▶ **MATERIAL PROVIDED**:
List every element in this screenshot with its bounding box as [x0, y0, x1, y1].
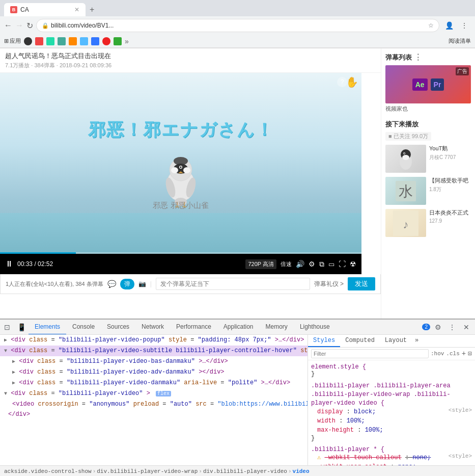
- bm-item3[interactable]: [46, 37, 54, 45]
- quality-btn[interactable]: 720P 高清: [245, 259, 276, 269]
- bc-sep-1: ›: [93, 468, 96, 474]
- bm-item6[interactable]: [80, 37, 88, 45]
- refresh-btn[interactable]: ↻: [26, 21, 33, 31]
- sidebar-thumb-3: ♪: [385, 209, 426, 237]
- bm-item2[interactable]: [35, 37, 43, 45]
- styles-tab-styles[interactable]: Styles: [308, 335, 340, 347]
- danmaku-bar: 1人正在看(全站<10人在看), 384 条弹幕 💬 弹 📷 | 弹幕礼仪 > …: [0, 274, 381, 294]
- bm-item7[interactable]: [91, 37, 99, 45]
- profile-icon[interactable]: 👤: [442, 19, 456, 32]
- help-btn[interactable]: ?: [337, 77, 347, 87]
- filter-copy-btn[interactable]: ⊡: [468, 350, 472, 358]
- dom-tag-1: <div: [11, 336, 29, 343]
- danmaku-input[interactable]: [156, 278, 310, 290]
- styles-tabs: Styles Computed Layout »: [308, 335, 475, 348]
- prop-val-display: block;: [354, 408, 376, 415]
- send-btn[interactable]: 发送: [348, 277, 375, 290]
- video-player[interactable]: 邪恶！邪エナガさん！: [0, 73, 361, 274]
- sidebar-video-card-3[interactable]: ♪ 日本炎炎不正式 127.9: [385, 209, 471, 237]
- danmaku-icon2[interactable]: 📷: [138, 280, 146, 287]
- danmaku-list-menu[interactable]: ⋮: [414, 52, 422, 62]
- forward-btn[interactable]: →: [15, 21, 23, 30]
- sidebar-video-card-1[interactable]: YouT鹅 月桉C 7707: [385, 145, 471, 173]
- bookmark-btn[interactable]: ☆: [428, 22, 434, 29]
- dom-line-8[interactable]: </div>: [0, 409, 308, 419]
- filter-hov-btn[interactable]: :hov: [431, 351, 444, 357]
- dom-line-2-highlighted[interactable]: ▼ <div class = "bilibili-player-video-su…: [0, 346, 308, 356]
- filter-add-btn[interactable]: +: [462, 350, 466, 358]
- dom-line-1[interactable]: ▶ <div class = "bilibili-player-video-po…: [0, 335, 308, 346]
- play-pause-btn[interactable]: ⏸: [5, 259, 13, 269]
- tab-application[interactable]: Application: [217, 320, 260, 335]
- pip-btn[interactable]: ⧉: [319, 260, 324, 269]
- sidebar-thumb-2: 水: [385, 177, 426, 205]
- danmaku-list-title: 弹幕列表 ⋮: [385, 48, 471, 65]
- style-close-bilibili: }: [311, 435, 472, 442]
- gift-btn[interactable]: 弹幕礼仪 >: [314, 280, 344, 288]
- danmaku-count: 1人正在看(全站<10人在看), 384 条弹幕: [6, 280, 103, 288]
- bm-more[interactable]: »: [125, 37, 129, 45]
- styles-tab-layout[interactable]: Layout: [380, 335, 412, 347]
- bm-apps[interactable]: ⊞ 应用: [4, 37, 21, 45]
- filter-cls-btn[interactable]: .cls: [446, 351, 459, 357]
- browser-tab[interactable]: B CA ✕: [4, 3, 86, 16]
- tab-sources[interactable]: Sources: [101, 320, 135, 335]
- tab-performance[interactable]: Performance: [170, 320, 217, 335]
- devtools-more-btn[interactable]: ⋮: [445, 321, 459, 334]
- notification-badge[interactable]: 2: [422, 324, 430, 330]
- svg-text:水: 水: [399, 183, 413, 199]
- bm-item9[interactable]: [114, 37, 122, 45]
- sidebar-ad-card[interactable]: Ae Pr 广告 视频家也: [385, 65, 471, 113]
- address-bar[interactable]: 🔒 bilibili.com/video/BV1... ☆: [36, 19, 439, 32]
- devtools-device-btn[interactable]: 📱: [14, 320, 29, 334]
- tab-lighthouse[interactable]: Lighthouse: [294, 320, 336, 335]
- styles-tab-more[interactable]: »: [412, 335, 422, 347]
- sidebar-ad-thumb: Ae Pr 广告: [385, 65, 471, 103]
- bc-item-2[interactable]: div.bilibili-player-video-wrap: [97, 468, 198, 474]
- settings-icon[interactable]: ⋮: [458, 19, 471, 32]
- styles-tab-computed[interactable]: Computed: [340, 335, 380, 347]
- dom-line-5[interactable]: ▶ <div class = "bilibili-player-video-da…: [0, 378, 308, 388]
- bm-item5[interactable]: [69, 37, 77, 45]
- devtools-inspect-btn[interactable]: ⊡: [0, 320, 14, 334]
- bm-gh[interactable]: [24, 37, 32, 45]
- style-source-bilibili: <style>: [449, 407, 472, 413]
- danmaku-toggle[interactable]: 弹: [120, 279, 134, 289]
- devtools-body: ▶ <div class = "bilibili-player-video-po…: [0, 335, 475, 465]
- new-tab-btn[interactable]: +: [86, 5, 98, 14]
- sidebar-video-card-2[interactable]: 水 【阿感受歌手吧 1.8万: [385, 177, 471, 205]
- dom-line-7[interactable]: <video crossorigin = "anonymous" preload…: [0, 399, 308, 409]
- bc-item-3[interactable]: div.bilibili-player-video: [203, 468, 287, 474]
- bc-item-4[interactable]: video: [293, 468, 310, 474]
- sidebar-card-sub-1: 月桉C 7707: [429, 154, 456, 161]
- devtools-settings-btn[interactable]: ⚙: [431, 321, 444, 334]
- devtools-close-btn[interactable]: ✕: [460, 321, 473, 334]
- tab-favicon: B: [10, 6, 17, 13]
- cinema-btn[interactable]: ▭: [328, 260, 334, 268]
- page-main: 超人气民谣鸟！恶鸟正式目击出现在 7.1万播放 · 384弹幕 · 2018-0…: [0, 48, 475, 319]
- settings-btn[interactable]: ⚙: [309, 260, 315, 268]
- bm-item8[interactable]: [102, 37, 110, 45]
- bm-item4[interactable]: [58, 37, 66, 45]
- tab-close[interactable]: ✕: [74, 6, 79, 13]
- style-prop-maxheight: max-height : 100%;: [311, 426, 472, 435]
- sidebar-card-info-3: 日本炎炎不正式 127.9: [429, 209, 468, 237]
- tab-memory[interactable]: Memory: [260, 320, 294, 335]
- bc-item-1[interactable]: ackside.video-control-show: [4, 468, 92, 474]
- tab-elements[interactable]: Elements: [29, 320, 66, 335]
- dom-line-4[interactable]: ▶ <div class = "bilibili-player-video-ad…: [0, 367, 308, 378]
- danmaku-settings-btn[interactable]: ☢: [350, 260, 356, 268]
- tab-console[interactable]: Console: [66, 320, 101, 335]
- styles-filter-input[interactable]: [311, 349, 429, 358]
- sidebar-card-title: 视频家也: [385, 105, 471, 113]
- fullscreen-btn[interactable]: ⛶: [339, 260, 346, 268]
- styles-filter-bar: :hov .cls + ⊡: [308, 348, 475, 360]
- dom-line-6[interactable]: ▼ <div class = "bilibili-player-video" >…: [0, 388, 308, 399]
- bm-reader[interactable]: 阅读清单: [449, 37, 471, 45]
- volume-btn[interactable]: 🔊: [296, 260, 304, 268]
- devtools-right-btns: 2 ⚙ ⋮ ✕: [422, 321, 475, 334]
- dom-line-3[interactable]: ▶ <div class = "bilibili-player-video-ba…: [0, 356, 308, 367]
- back-btn[interactable]: ←: [4, 21, 12, 30]
- speed-btn[interactable]: 倍速: [281, 260, 292, 268]
- tab-network[interactable]: Network: [135, 320, 170, 335]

▶ **WHAT TO WORK ON**:
You need to copy every entry exactly, taking out only the pictures.

▶ **TASK SOLUTION**:
List every element in this screenshot with its bounding box as [x0, y0, x1, y1].
- bm-item3[interactable]: [46, 37, 54, 45]
- quality-btn[interactable]: 720P 高清: [245, 259, 276, 269]
- bc-sep-1: ›: [93, 468, 96, 474]
- bm-item6[interactable]: [80, 37, 88, 45]
- refresh-btn[interactable]: ↻: [26, 21, 33, 31]
- sidebar-thumb-3: ♪: [385, 209, 426, 237]
- bm-item2[interactable]: [35, 37, 43, 45]
- styles-tab-styles[interactable]: Styles: [308, 335, 340, 347]
- danmaku-bar: 1人正在看(全站<10人在看), 384 条弹幕 💬 弹 📷 | 弹幕礼仪 > …: [0, 274, 381, 294]
- bm-item7[interactable]: [91, 37, 99, 45]
- profile-icon[interactable]: 👤: [442, 19, 456, 32]
- help-btn[interactable]: ?: [337, 77, 347, 87]
- filter-copy-btn[interactable]: ⊡: [468, 350, 472, 358]
- dom-tag-1: <div: [11, 336, 29, 343]
- danmaku-input[interactable]: [156, 278, 310, 290]
- styles-tabs: Styles Computed Layout »: [308, 335, 475, 348]
- prop-val-display: block;: [354, 408, 376, 415]
- send-btn[interactable]: 发送: [348, 277, 375, 290]
- video-player[interactable]: 邪恶！邪エナガさん！: [0, 73, 361, 274]
- sidebar-video-card-3[interactable]: ♪ 日本炎炎不正式 127.9: [385, 209, 471, 237]
- danmaku-icon2[interactable]: 📷: [138, 280, 146, 287]
- danmaku-list-menu[interactable]: ⋮: [414, 52, 422, 62]
- forward-btn[interactable]: →: [15, 21, 23, 30]
- sidebar-video-card-1[interactable]: YouT鹅 月桉C 7707: [385, 145, 471, 173]
- bookmark-btn[interactable]: ☆: [428, 22, 434, 29]
- dom-line-8[interactable]: </div>: [0, 409, 308, 419]
- filter-hov-btn[interactable]: :hov: [431, 351, 444, 357]
- dom-line-2-highlighted[interactable]: ▼ <div class = "bilibili-player-video-su…: [0, 346, 308, 356]
- filter-add-btn[interactable]: +: [462, 350, 466, 358]
- dom-line-1[interactable]: ▶ <div class = "bilibili-player-video-po…: [0, 335, 308, 346]
- play-pause-btn[interactable]: ⏸: [5, 259, 13, 269]
- tab-application[interactable]: Application: [217, 320, 260, 335]
- pip-btn[interactable]: ⧉: [319, 260, 324, 269]
- sidebar-thumb-2: 水: [385, 177, 426, 205]
- danmaku-list-title: 弹幕列表 ⋮: [385, 48, 471, 65]
- style-close-bilibili: }: [311, 435, 472, 442]
- gift-btn[interactable]: 弹幕礼仪 >: [314, 280, 344, 288]
- danmaku-count: 1人正在看(全站<10人在看), 384 条弹幕: [6, 280, 103, 288]
- bm-more[interactable]: »: [125, 37, 129, 45]
- styles-tab-layout[interactable]: Layout: [380, 335, 412, 347]
- bm-apps[interactable]: ⊞ 应用: [4, 37, 21, 45]
- filter-cls-btn[interactable]: .cls: [446, 351, 459, 357]
- browser-tab[interactable]: B CA ✕: [4, 3, 86, 16]
- tab-sources[interactable]: Sources: [101, 320, 135, 335]
- tab-performance[interactable]: Performance: [170, 320, 217, 335]
- devtools-more-btn[interactable]: ⋮: [445, 321, 459, 334]
- notification-badge[interactable]: 2: [422, 324, 430, 330]
- svg-text:水: 水: [399, 183, 413, 199]
- bm-item9[interactable]: [114, 37, 122, 45]
- sidebar-ad-card[interactable]: Ae Pr 广告 视频家也: [385, 65, 471, 113]
- address-bar[interactable]: 🔒 bilibili.com/video/BV1... ☆: [36, 19, 439, 32]
- devtools-device-btn[interactable]: 📱: [14, 320, 29, 334]
- tab-lighthouse[interactable]: Lighthouse: [294, 320, 336, 335]
- styles-tab-more[interactable]: »: [412, 335, 422, 347]
- sidebar-ad-thumb: Ae Pr 广告: [385, 65, 471, 103]
- bc-item-2[interactable]: div.bilibili-player-video-wrap: [97, 468, 198, 474]
- settings-icon[interactable]: ⋮: [458, 19, 471, 32]
- styles-tab-computed[interactable]: Computed: [340, 335, 380, 347]
- dom-line-5[interactable]: ▶ <div class = "bilibili-player-video-da…: [0, 378, 308, 388]
- bm-item5[interactable]: [69, 37, 77, 45]
- devtools-inspect-btn[interactable]: ⊡: [0, 320, 14, 334]
- bm-gh[interactable]: [24, 37, 32, 45]
- style-source-bilibili: <style>: [449, 407, 472, 413]
- danmaku-toggle[interactable]: 弹: [120, 279, 134, 289]
- devtools-body: ▶ <div class = "bilibili-player-video-po…: [0, 335, 475, 465]
- new-tab-btn[interactable]: +: [86, 5, 98, 14]
- sidebar-video-card-2[interactable]: 水 【阿感受歌手吧 1.8万: [385, 177, 471, 205]
- dom-line-7[interactable]: <video crossorigin = "anonymous" preload…: [0, 399, 308, 409]
- bc-item-3[interactable]: div.bilibili-player-video: [203, 468, 287, 474]
- bc-item-4[interactable]: video: [293, 468, 310, 474]
- sidebar-card-sub-1: 月桉C 7707: [429, 154, 456, 161]
- devtools-settings-btn[interactable]: ⚙: [431, 321, 444, 334]
- devtools-close-btn[interactable]: ✕: [460, 321, 473, 334]
- tab-favicon: B: [10, 6, 17, 13]
- cinema-btn[interactable]: ▭: [328, 260, 334, 268]
- page-main: 超人气民谣鸟！恶鸟正式目击出现在 7.1万播放 · 384弹幕 · 2018-0…: [0, 48, 475, 319]
- settings-btn[interactable]: ⚙: [309, 260, 315, 268]
- bm-item8[interactable]: [102, 37, 110, 45]
- bm-item4[interactable]: [58, 37, 66, 45]
- tab-close[interactable]: ✕: [74, 6, 79, 13]
- style-prop-maxheight: max-height : 100%;: [311, 426, 472, 435]
- sidebar-card-info-3: 日本炎炎不正式 127.9: [429, 209, 468, 237]
- tab-memory[interactable]: Memory: [260, 320, 294, 335]
- bc-item-1[interactable]: ackside.video-control-show: [4, 468, 92, 474]
- tab-elements[interactable]: Elements: [29, 320, 66, 335]
- dom-line-4[interactable]: ▶ <div class = "bilibili-player-video-ad…: [0, 367, 308, 378]
- danmaku-settings-btn[interactable]: ☢: [350, 260, 356, 268]
- tab-console[interactable]: Console: [66, 320, 101, 335]
- styles-filter-input[interactable]: [311, 349, 429, 358]
- sidebar-card-title: 视频家也: [385, 105, 471, 113]
- fullscreen-btn[interactable]: ⛶: [339, 260, 346, 268]
- styles-filter-bar: :hov .cls + ⊡: [308, 348, 475, 360]
- dom-line-6[interactable]: ▼ <div class = "bilibili-player-video" >…: [0, 388, 308, 399]
- bm-reader[interactable]: 阅读清单: [449, 37, 471, 45]
- volume-btn[interactable]: 🔊: [296, 260, 304, 268]
- devtools-right-btns: 2 ⚙ ⋮ ✕: [422, 321, 475, 334]
- dom-line-3[interactable]: ▶ <div class = "bilibili-player-video-ba…: [0, 356, 308, 367]
- back-btn[interactable]: ←: [4, 21, 12, 30]
- speed-btn[interactable]: 倍速: [281, 260, 292, 268]
- tab-network[interactable]: Network: [135, 320, 170, 335]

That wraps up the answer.